Why didn’t they tell me before?

You friend has probably been confused or unsure and thinking about this for months or even years. This does not mean they don’t trust or love you, nor is it a reflection on your friendship. It can be painful to realize that you don’t know your friend as well as you thought you did and that you may have been excluded from a part of their life. To some extent, this is true in all friendships and relationships, regardless of sexuality.

Gay, lesbian, trans* and bisexual people often recognize at an early age that they feel ‘different’, but it may take years before they can put a name to it or feel sure about things. It’s often not until this stage that they consider telling someone.

Even though you may have some sadness for not having been able to help your friend through that period, understand that they probably could not have told you any earlier. More importantly, them doing so now is an invitation for a more open and honest friendship.

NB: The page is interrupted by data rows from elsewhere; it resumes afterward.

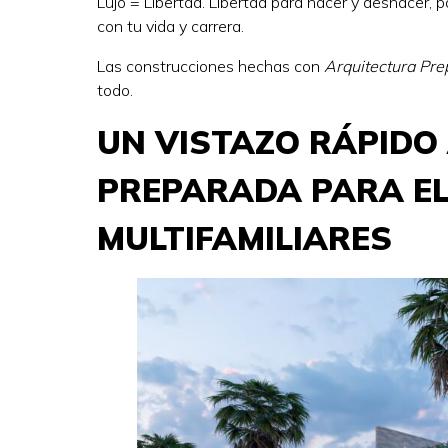
Lujo = Libertad. Libertad para hacer y deshacer, p
con tu vida y carrera.
Las construcciones hechas con
Arquitectura Pre
todo.
UN VISTAZO RÁPIDO
PREPARADA PARA EL
MULTIFAMILIARES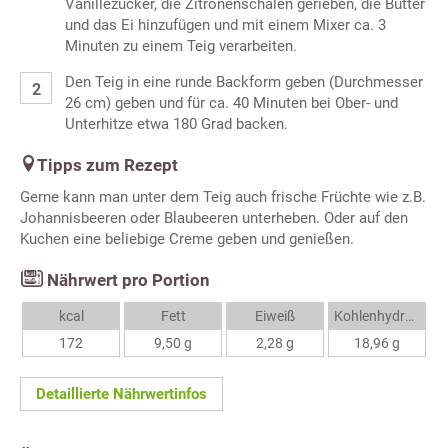
Vanillezucker, die Zitronenschalen gerieben, die Butter
und das Ei hinzufügen und mit einem Mixer ca. 3
Minuten zu einem Teig verarbeiten.
Den Teig in eine runde Backform geben (Durchmesser
26 cm) geben und für ca. 40 Minuten bei Ober- und
Unterhitze etwa 180 Grad backen.
Tipps zum Rezept
Gerne kann man unter dem Teig auch frische Früchte wie z.B.
Johannisbeeren oder Blaubeeren unterheben. Oder auf den
Kuchen eine beliebige Creme geben und genießen.
Nährwert pro Portion
kcal
Fett
Eiweiß
Kohlenhydrate
172
9,50 g
2,28 g
18,96 g
Detaillierte Nährwertinfos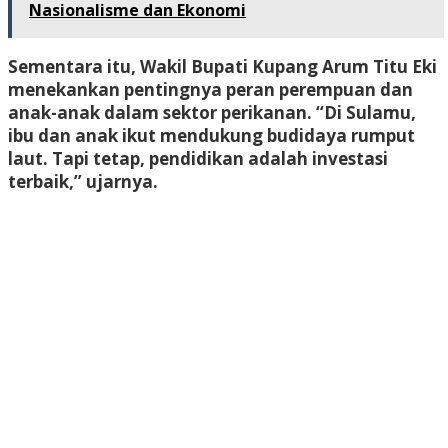
Nasionalisme dan Ekonomi
Sementara itu, Wakil Bupati Kupang Arum Titu Eki
menekankan pentingnya peran perempuan dan
anak-anak dalam sektor perikanan. “Di Sulamu,
ibu dan anak ikut mendukung budidaya rumput
laut. Tapi tetap, pendidikan adalah investasi
terbaik,” ujarnya.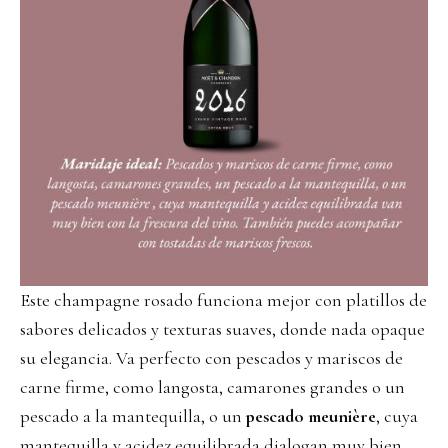
Este champagne rosado funciona mejor con platillos de
sabores delicados y texturas suaves, donde nada opaque
su elegancia. Va perfecto con pescados y mariscos de
carne firme, como langosta, camarones grandes o un
pescado a la mantequilla, o un
pescado meunière
, cuya
mantequilla y acidez equilibrada dialogan muy bien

Why did they have to tell me?

Some friends believe they may have been happier not knowing. They start to recall the time before they knew as ‘problem free’, remembering an ideal situation rather than the reality.

Sometimes we can try to deny what is happening by rejecting what we’re hearing (“it’s just a phase; you’ll get over it”); by shutting down (“If you choose that lifestyle I don’t want to hear about it”); or by dismissing or not registering the impact of what we’re being told (“that’s nice, and what do you want to see at the movies later?”).

 

Friends may feel resentment towards their friend’s sexuality. This feeling is based on the belief that to be gay, lesbian, trans* or bisexual was a conscious decision. Being GLBTQ is not a choice or decision people make. The main decision most GLBTIQ people have to make is whether to be honest about who they are or hide it. Hiding it imposes a tremendous burden. A large part of their life would be kept secret from you, and you would never really know them. While people may experiment for some time with their sexuality and/or gender, someone who has reached the point of telling their friends that they are LGBTQ is not usually someone who is going through a phase. Generally they have thought long and hard to understand and acknowledge their sexual orientation or gender identity. Telling friends they think they are LGBTQ involves overcoming a great many negative stereotypes and often taking a great risk, and few would take that step lightly or prematurely.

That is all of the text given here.